I'm just now reading into measure theory and the idea of a $\sigma$ algebra. My textbook says implicit constructions of non-Borel subset of $\mathbb{R}$ with AOC are possible. Can you construct such a non-Borel subset $X \subset \mathbb{R}$ such that $\overline{X} = \mathbb{R}$?
If so, how would you go about such a construction?
It is possible to construct such a set even without the axiom of choice, but the axiom of choice certainly makes it easier:
First construct any non-Borel set $A\subseteq\mathbb{R}$. For example, the Vitali set is a construction by first partitioning $\mathbb{R}$ into the subsets $\{a+\mathbb{Q}:a\in\mathbb{R}\}$, then from each set $a+\mathbb{Q}$ choosing a distinct member to form the set $A$. This $A$ is not even in the Lebesgue $\sigma$-algebra, so it's not in the Borel $\sigma$-algebra. There are other wats to make such $A$ (and even ways without invoking the axiom of choice), so I'll assume that you've seen at least one.
Then the key observation is, we can make $A$ into a dense set without losing its non-Borel-ness!
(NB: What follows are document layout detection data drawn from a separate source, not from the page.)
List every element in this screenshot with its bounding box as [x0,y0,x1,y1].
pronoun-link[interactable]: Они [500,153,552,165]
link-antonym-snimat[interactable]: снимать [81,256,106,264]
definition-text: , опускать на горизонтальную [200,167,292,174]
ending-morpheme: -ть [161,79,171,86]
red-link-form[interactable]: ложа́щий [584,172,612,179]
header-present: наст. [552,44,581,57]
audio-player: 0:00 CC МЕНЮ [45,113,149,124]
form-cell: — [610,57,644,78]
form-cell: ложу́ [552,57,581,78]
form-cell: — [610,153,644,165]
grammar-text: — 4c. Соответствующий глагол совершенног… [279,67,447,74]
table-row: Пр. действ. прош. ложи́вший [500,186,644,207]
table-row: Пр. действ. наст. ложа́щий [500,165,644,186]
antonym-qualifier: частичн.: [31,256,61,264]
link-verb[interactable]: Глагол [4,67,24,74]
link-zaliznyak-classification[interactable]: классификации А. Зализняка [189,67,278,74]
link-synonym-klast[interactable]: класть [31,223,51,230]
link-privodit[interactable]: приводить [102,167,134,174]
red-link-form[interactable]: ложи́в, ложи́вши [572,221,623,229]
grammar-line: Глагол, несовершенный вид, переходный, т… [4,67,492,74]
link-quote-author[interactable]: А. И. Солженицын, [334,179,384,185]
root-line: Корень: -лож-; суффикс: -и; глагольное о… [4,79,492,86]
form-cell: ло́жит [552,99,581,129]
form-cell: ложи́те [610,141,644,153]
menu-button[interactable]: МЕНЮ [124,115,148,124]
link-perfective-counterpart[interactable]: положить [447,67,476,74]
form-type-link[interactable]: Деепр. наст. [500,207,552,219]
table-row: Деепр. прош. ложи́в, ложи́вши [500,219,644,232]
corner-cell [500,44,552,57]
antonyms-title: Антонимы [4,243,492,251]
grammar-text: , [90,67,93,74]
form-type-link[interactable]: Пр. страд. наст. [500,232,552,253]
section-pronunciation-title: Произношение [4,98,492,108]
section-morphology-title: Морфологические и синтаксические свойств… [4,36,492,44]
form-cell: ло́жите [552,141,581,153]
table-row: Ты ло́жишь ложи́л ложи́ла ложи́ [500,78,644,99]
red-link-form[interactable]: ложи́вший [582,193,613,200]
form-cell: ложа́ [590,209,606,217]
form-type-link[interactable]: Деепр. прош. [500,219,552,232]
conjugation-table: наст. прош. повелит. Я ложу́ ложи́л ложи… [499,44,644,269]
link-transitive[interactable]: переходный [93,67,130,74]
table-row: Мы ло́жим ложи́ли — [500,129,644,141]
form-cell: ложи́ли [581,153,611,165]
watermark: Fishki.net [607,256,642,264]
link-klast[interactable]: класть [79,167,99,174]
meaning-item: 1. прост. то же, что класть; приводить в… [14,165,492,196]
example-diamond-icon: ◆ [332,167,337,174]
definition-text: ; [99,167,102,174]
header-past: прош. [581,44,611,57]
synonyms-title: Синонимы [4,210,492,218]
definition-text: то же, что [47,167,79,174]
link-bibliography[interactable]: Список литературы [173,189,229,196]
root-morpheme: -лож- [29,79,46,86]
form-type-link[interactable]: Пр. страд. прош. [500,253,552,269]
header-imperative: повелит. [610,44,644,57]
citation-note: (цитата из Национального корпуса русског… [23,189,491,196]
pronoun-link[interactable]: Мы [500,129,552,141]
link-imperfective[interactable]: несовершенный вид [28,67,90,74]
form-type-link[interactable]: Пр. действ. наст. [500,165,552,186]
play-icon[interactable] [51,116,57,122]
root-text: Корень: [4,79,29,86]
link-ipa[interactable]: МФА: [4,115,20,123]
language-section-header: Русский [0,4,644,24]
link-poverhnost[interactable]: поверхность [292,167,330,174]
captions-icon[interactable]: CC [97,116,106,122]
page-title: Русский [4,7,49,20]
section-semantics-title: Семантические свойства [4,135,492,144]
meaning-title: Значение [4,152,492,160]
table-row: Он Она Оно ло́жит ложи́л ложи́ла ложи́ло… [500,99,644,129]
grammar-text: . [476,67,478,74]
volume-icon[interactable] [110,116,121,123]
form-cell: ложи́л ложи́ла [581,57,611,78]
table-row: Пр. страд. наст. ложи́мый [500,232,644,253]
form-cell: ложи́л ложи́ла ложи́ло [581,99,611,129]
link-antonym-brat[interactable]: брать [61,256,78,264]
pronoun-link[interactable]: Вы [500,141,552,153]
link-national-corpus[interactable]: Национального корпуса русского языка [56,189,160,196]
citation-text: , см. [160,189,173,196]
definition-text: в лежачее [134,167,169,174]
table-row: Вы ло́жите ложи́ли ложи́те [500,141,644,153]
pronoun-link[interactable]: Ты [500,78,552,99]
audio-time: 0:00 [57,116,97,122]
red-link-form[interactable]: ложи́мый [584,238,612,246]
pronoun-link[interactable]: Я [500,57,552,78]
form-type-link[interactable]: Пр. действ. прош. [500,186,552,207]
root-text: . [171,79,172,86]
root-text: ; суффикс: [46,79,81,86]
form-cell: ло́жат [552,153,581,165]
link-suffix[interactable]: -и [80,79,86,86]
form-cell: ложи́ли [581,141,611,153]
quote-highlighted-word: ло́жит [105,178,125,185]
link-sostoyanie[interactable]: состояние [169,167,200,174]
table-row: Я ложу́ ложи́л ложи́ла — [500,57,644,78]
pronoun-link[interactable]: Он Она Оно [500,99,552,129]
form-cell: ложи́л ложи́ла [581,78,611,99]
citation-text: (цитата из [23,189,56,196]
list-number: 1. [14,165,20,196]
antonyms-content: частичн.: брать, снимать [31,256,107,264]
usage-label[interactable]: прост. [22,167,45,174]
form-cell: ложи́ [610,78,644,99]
Consider the set $B=A\cup\mathbb{Q}$, which is certainly dense in $\mathbb{R}$. If $B$ were Borel, then note that $A\cap\mathbb{Q}$ is a countable set and hence Borel, and $A=(B\setminus\mathbb{Q})\cup(A\cap\mathbb{Q})$ is the union of two Borel sets and hence Borel, a contradiction.
This $B\subseteq\mathbb{R}$ is what you wanted.